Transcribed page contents
Content starts

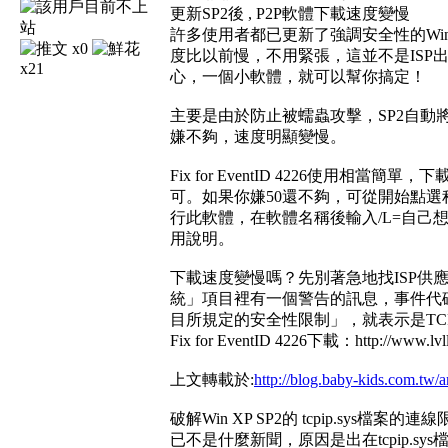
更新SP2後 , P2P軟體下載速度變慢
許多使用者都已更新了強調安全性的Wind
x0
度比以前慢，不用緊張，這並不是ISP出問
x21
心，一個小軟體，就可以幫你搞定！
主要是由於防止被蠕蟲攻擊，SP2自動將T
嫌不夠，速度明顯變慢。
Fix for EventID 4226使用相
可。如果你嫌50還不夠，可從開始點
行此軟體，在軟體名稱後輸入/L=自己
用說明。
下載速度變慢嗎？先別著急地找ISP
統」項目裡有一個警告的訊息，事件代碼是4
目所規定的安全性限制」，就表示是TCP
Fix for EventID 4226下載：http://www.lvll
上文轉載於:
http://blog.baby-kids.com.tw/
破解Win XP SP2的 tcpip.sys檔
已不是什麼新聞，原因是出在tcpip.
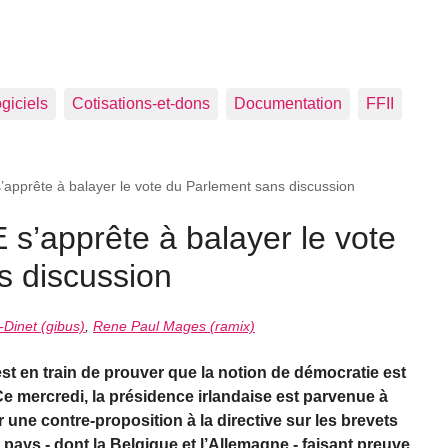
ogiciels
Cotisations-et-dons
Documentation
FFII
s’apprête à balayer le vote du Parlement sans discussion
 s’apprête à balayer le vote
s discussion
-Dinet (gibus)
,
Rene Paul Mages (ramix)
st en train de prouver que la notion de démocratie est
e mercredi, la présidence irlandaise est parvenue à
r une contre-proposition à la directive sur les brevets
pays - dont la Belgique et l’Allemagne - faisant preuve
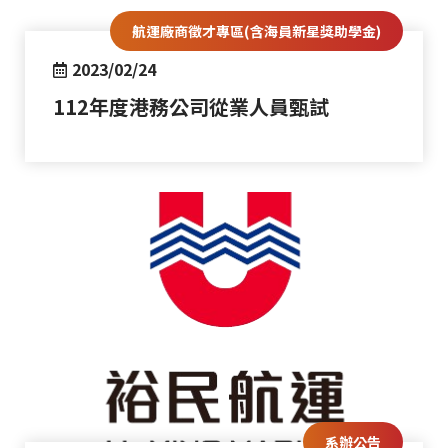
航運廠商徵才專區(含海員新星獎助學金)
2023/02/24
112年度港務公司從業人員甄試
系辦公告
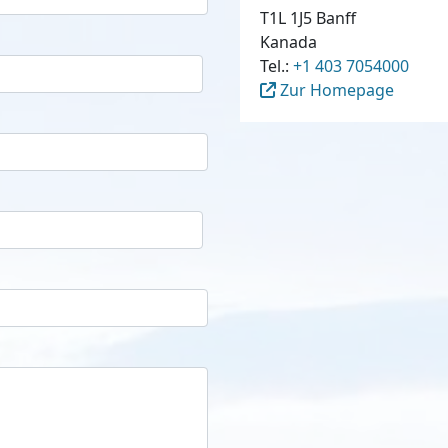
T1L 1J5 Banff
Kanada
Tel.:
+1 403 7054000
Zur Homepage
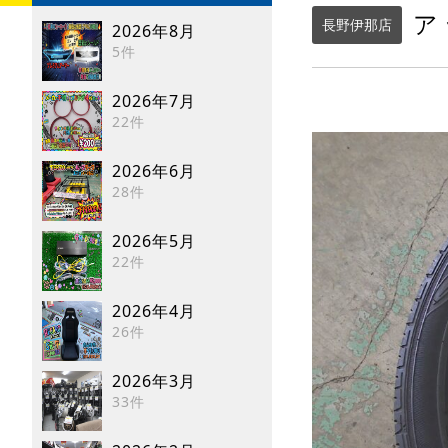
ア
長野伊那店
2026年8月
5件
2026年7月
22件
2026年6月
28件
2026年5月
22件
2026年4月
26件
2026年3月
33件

Content ends
Content starts

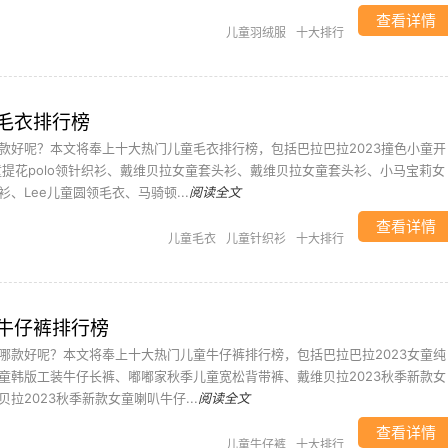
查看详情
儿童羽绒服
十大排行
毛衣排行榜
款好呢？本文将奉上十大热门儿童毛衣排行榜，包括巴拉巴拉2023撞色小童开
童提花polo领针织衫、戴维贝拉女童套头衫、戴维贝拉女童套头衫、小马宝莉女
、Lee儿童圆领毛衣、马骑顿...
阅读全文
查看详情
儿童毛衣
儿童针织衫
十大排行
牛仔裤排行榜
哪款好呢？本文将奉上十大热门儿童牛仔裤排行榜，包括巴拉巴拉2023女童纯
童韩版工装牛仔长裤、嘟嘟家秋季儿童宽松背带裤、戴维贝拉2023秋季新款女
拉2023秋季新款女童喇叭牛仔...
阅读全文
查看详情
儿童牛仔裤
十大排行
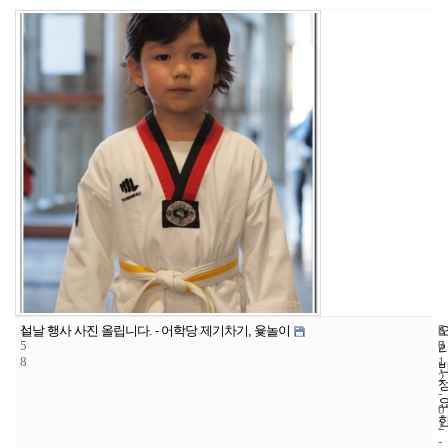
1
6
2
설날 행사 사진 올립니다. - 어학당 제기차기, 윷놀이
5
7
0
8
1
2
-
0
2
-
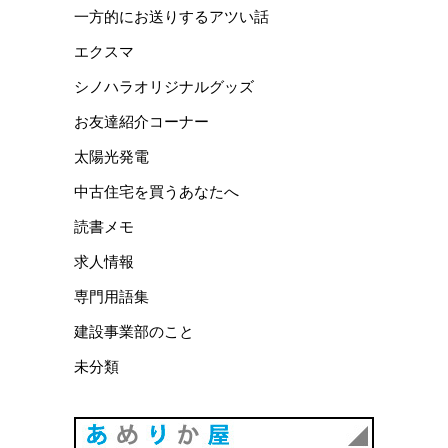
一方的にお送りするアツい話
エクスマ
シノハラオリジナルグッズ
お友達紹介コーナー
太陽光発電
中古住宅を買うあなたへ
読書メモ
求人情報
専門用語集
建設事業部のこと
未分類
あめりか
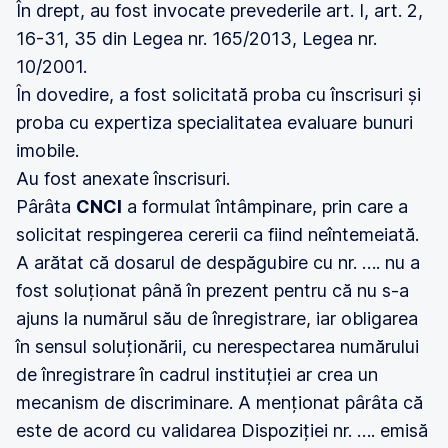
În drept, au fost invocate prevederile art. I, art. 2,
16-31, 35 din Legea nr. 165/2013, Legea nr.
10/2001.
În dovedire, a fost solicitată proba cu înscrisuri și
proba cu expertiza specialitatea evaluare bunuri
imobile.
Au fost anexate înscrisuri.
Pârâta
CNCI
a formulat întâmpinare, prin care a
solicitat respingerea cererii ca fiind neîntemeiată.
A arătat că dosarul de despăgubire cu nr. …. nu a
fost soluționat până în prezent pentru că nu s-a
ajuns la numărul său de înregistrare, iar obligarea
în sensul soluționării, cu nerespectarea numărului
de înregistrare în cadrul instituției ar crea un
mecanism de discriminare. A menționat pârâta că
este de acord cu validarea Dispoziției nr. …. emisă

Content ends
Content starts

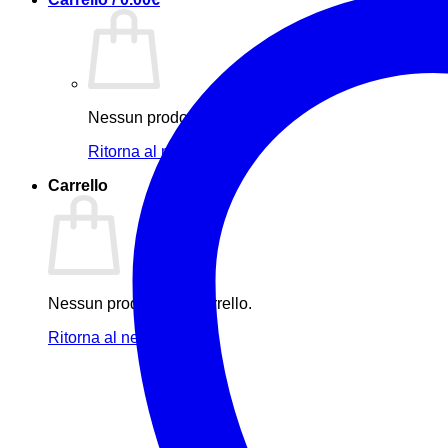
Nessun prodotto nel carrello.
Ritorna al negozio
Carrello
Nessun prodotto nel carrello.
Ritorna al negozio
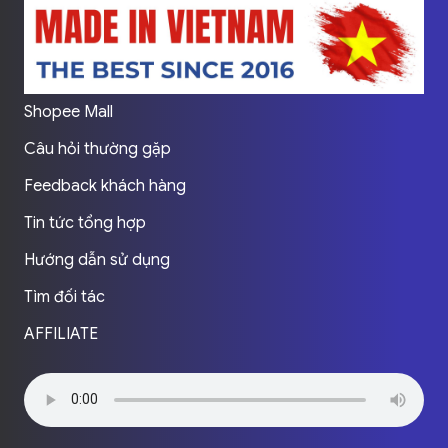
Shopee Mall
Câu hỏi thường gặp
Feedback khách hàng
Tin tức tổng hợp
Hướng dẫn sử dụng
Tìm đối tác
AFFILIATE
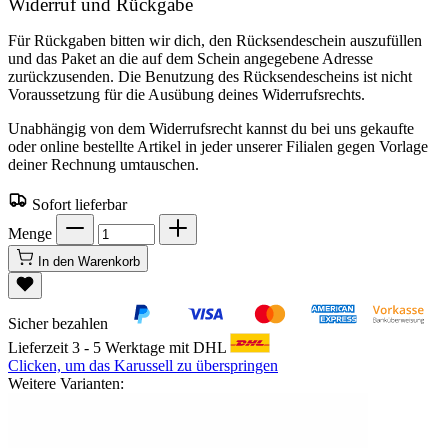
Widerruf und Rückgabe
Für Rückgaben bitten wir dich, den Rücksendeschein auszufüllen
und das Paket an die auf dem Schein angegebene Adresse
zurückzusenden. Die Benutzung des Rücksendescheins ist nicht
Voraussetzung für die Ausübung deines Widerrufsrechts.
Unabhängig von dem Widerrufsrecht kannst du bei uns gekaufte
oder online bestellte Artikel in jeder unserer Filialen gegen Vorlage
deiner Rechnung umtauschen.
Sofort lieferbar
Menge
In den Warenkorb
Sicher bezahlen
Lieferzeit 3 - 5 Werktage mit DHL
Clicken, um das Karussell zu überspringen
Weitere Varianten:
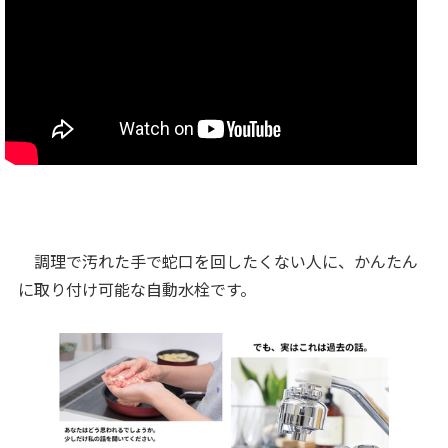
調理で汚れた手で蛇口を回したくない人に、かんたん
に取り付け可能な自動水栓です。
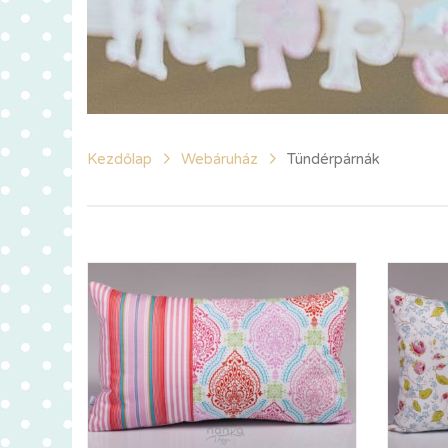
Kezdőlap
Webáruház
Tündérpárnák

Content ends

### Directions
Above, find the line with "に取り付け可能な自動水栓です。"; copy it and every line down to the line with "Tündérpárnák", exactly and both included, but no pictures.

### Solution
に取り付け可能な自動水栓です。
Kezdőlap
Webáruház
Tündérpárnák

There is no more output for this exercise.